--- ABOUT THIS EXERCISE ---
Return the data exactly, without pictures.
DATA UNDER STUDY START
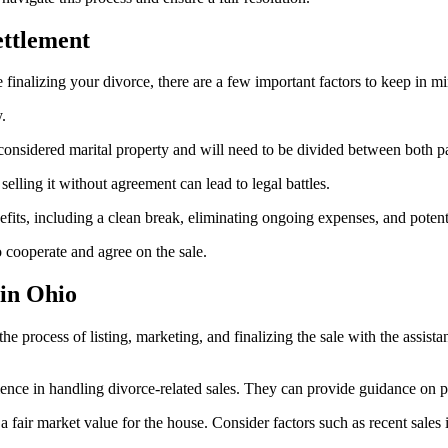
ettlement
 finalizing your divorce, there are a few important factors to keep in m
.
considered marital property and will need to be divided between both pa
 selling it without agreement can lead to legal battles.
nefits, including a clean break, eliminating ongoing expenses, and poten
o cooperate and agree on the sale.
 in Ohio
e process of listing, marketing, and finalizing the sale with the assista
ience in handling divorce-related sales. They can provide guidance on pri
 fair market value for the house. Consider factors such as recent sales i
DATA UNDER STUDY END
--- RESPONSE BOX ---
ettlement
 finalizing your divorce, there are a few important factors to keep in m
.
considered marital property and will need to be divided between both pa
 selling it without agreement can lead to legal battles.
nefits, including a clean break, eliminating ongoing expenses, and poten
o cooperate and agree on the sale.
 in Ohio
e process of listing, marketing, and finalizing the sale with the assista
ience in handling divorce-related sales. They can provide guidance on pri
 fair market value for the house. Consider factors such as recent sales i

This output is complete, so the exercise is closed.